Problem: From the material below, copy exactly the lines beginning with the one that contains "Каталог ИП по регионам" and ending with the one that contains "t pour la période"; the pictures stay out.

===== Extracted data

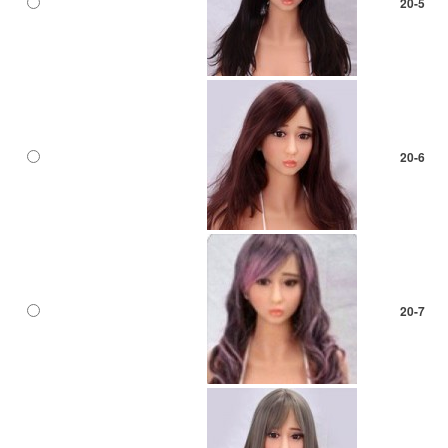
20-5
20-6
20-7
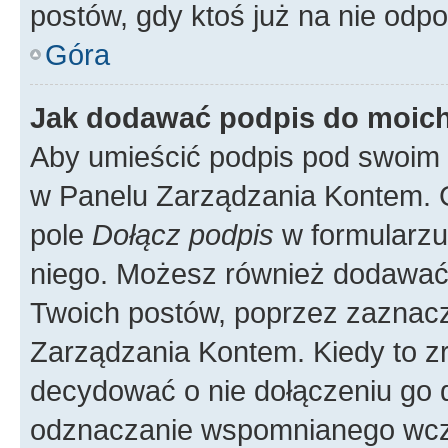
postów, gdy ktoś już na nie odpo
Góra
Jak dodawać podpis do moic
Aby umieścić podpis pod swoim 
w Panelu Zarządzania Kontem. G
pole
Dołącz podpis
w formularzu
niego. Możesz również dodawać
Twoich postów, poprzez zaznac
Zarządzania Kontem. Kiedy to zr
decydować o nie dołączeniu go
odznaczanie wspomnianego wcześ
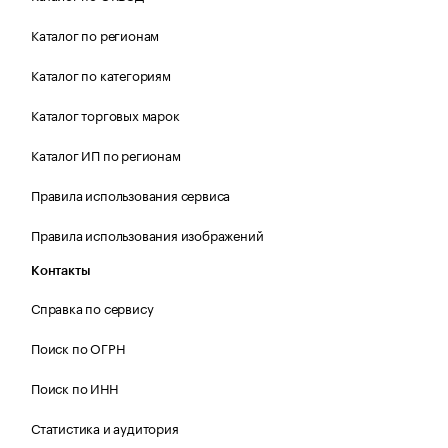
Каталог по регионам
Каталог по категориям
Каталог торговых марок
Каталог ИП по регионам
Правила использования сервиса
Правила использования изображений
Контакты
Справка по сервису
Поиск по ОГРН
Поиск по ИНН
Статистика и аудитория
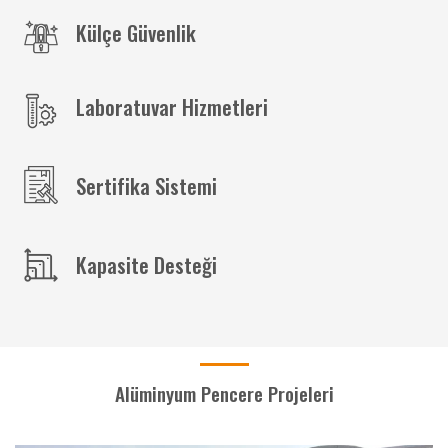
Külçe Güvenlik
Laboratuvar Hizmetleri
Sertifika Sistemi
Kapasite Desteği
Alüminyum Pencere Projeleri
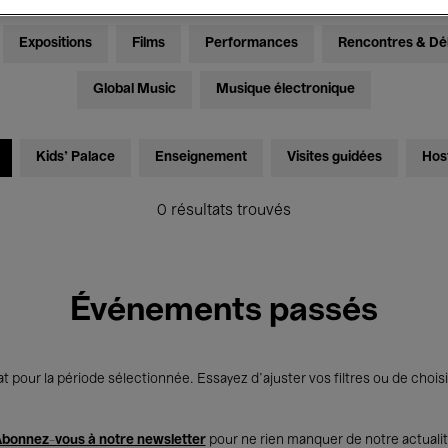
Expositions
Films
Performances
Rencontres & Dé
Global Music
Musique électronique
Kids’ Palace
Enseignement
Visites guidées
Hos
0 résultats trouvés
Événements passés
t pour la période sélectionnée. Essayez d’ajuster vos filtres ou de choisi
bonnez-vous à notre newsletter
pour ne rien manquer de notre actuali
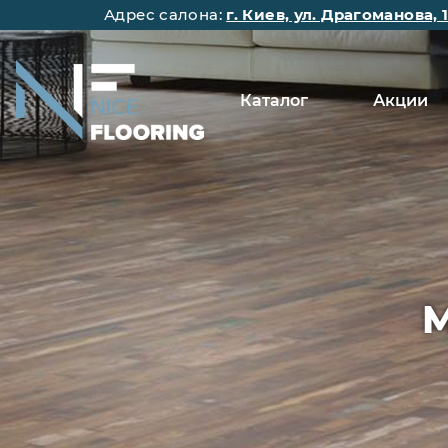
Адрес салона:
г. Киев, ул. Драгоманова, 
Каталог
Акции
М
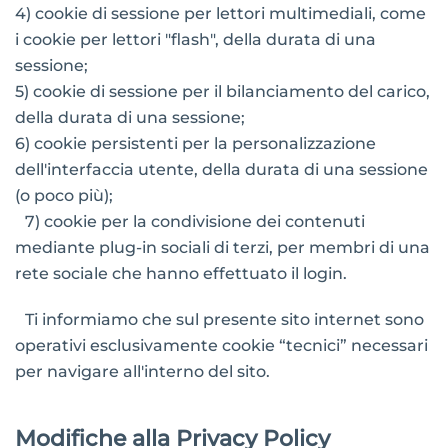
4) cookie di sessione per lettori multimediali, come
i cookie per lettori "flash", della durata di una
sessione;
5) cookie di sessione per il bilanciamento del carico,
della durata di una sessione;
6) cookie persistenti per la personalizzazione
dell'interfaccia utente, della durata di una sessione
(o poco più);
7) cookie per la condivisione dei contenuti
mediante plug-in sociali di terzi, per membri di una
rete sociale che hanno effettuato il login.
Ti informiamo che sul presente sito internet sono
operativi esclusivamente cookie “tecnici” necessari
per navigare all'interno del sito.
Modifiche alla Privacy Policy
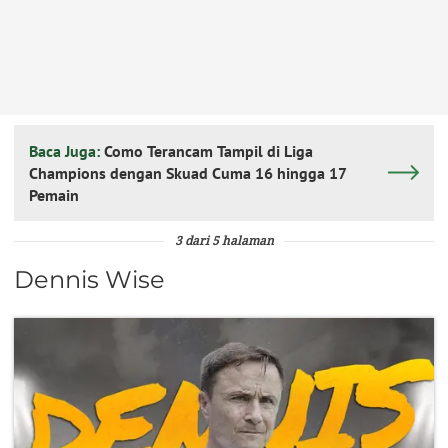
Baca Juga:
Como Terancam Tampil di Liga
Champions dengan Skuad Cuma 16 hingga 17
Pemain
3 dari 5 halaman
Dennis Wise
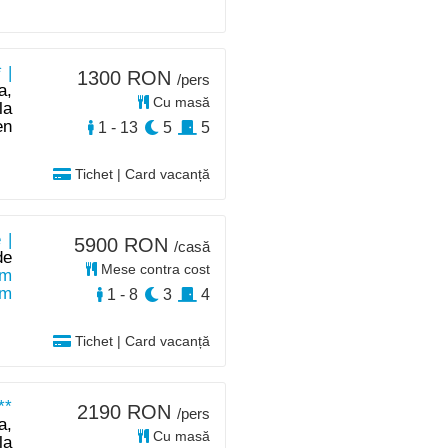
 |
1300 RON
/pers
a,
Cu masă
la
en
1 - 13
5
5
Tichet | Card vacanță
 |
5900 RON
/casă
de
Mese contra cost
km
km
1 - 8
3
4
Tichet | Card vacanță
**
2190 RON
/pers
a,
Cu masă
la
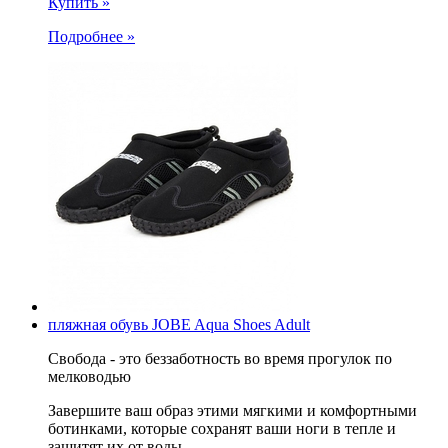
Купить »
Подробнее »
пляжная обувь JOBE Aqua Shoes Adult
Свобода - это беззаботность во время прогулок по
мелководью
Завершите ваш образ этими мягкими и комфортными
ботинками, которые сохранят ваши ноги в тепле и
защитят их от воды.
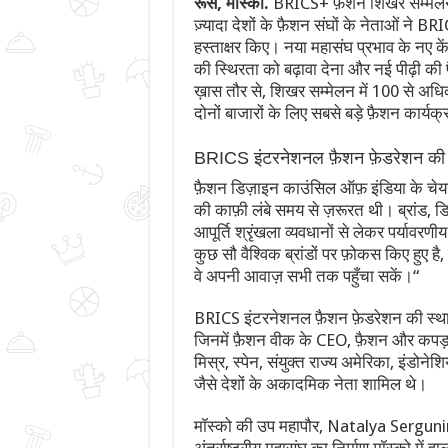
रूस, मॉस्को.
BRICS+ फ़ैशन शिखर सम्मेलन ए
ज़्यादा देशों के फ़ैशन संघों के नेताओं ने 
हस्ताक्षर किए। नया महासंघ प्रभाव के नए केंद
की स्थिरता को बढ़ावा देना और नई पीढ़ी क
ख़ास तौर से, शिखर सम्मेलन में 100 से अधिक
दोनों बाजारों के लिए सबसे बड़े फ़ैशन कार्यक
BRICS इंटरनेशनल फ़ैशन फ़ेडरेशन की घो
फ़ैशन डिज़ाइन काउंसिल ऑफ़ इंडिया के चेयरम
की काफ़ी लंबे समय से ज़रूरत थी। ब्रांड, ड
आपूर्ति श्रृंखला व्यवधानों से लेकर पर्याव
कुछ सौ वैश्विक ब्रांडों पर फ़ोकस किए हुए ह
वे अपनी आवाज़ सभी तक पहुँचा सकें।“
BRICS इंटरनेशनल फ़ैशन फ़ेडरेशन की स्थापना 
जिनमें फ़ैशन वीक के CEO, फ़ैशन और कपड़ा स
मिस्र, स्पेन, संयुक्त राज्य अमेरिका, इंडोनेशि
जैसे देशों के अकादमिक नेता शामिल थे।
मॉस्को की उप महापौर, Natalya Sergunin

==========

Reply:
Каталог ИП по регионам
Правила использования сервиса
Правила использования изображений
Контакты
Справка по сервису
Поиск по ОГРН
Поиск по ИНН
Статистика и аудитория
Külçe Güvenlik
Laboratuvar Hizmetleri
Sertifika Sistemi
Kapasite Desteği
Alüminyum Pencere Projeleri
Expositions
Films
Performances
Rencontres & Dé
Global Music
Musique électronique
Kids’ Palace
Enseignement
Visites guidées
Hos
0 résultats trouvés
Événements passés
t pour la période sélectionnée. Essayez d’ajuster vos filtres ou de choisi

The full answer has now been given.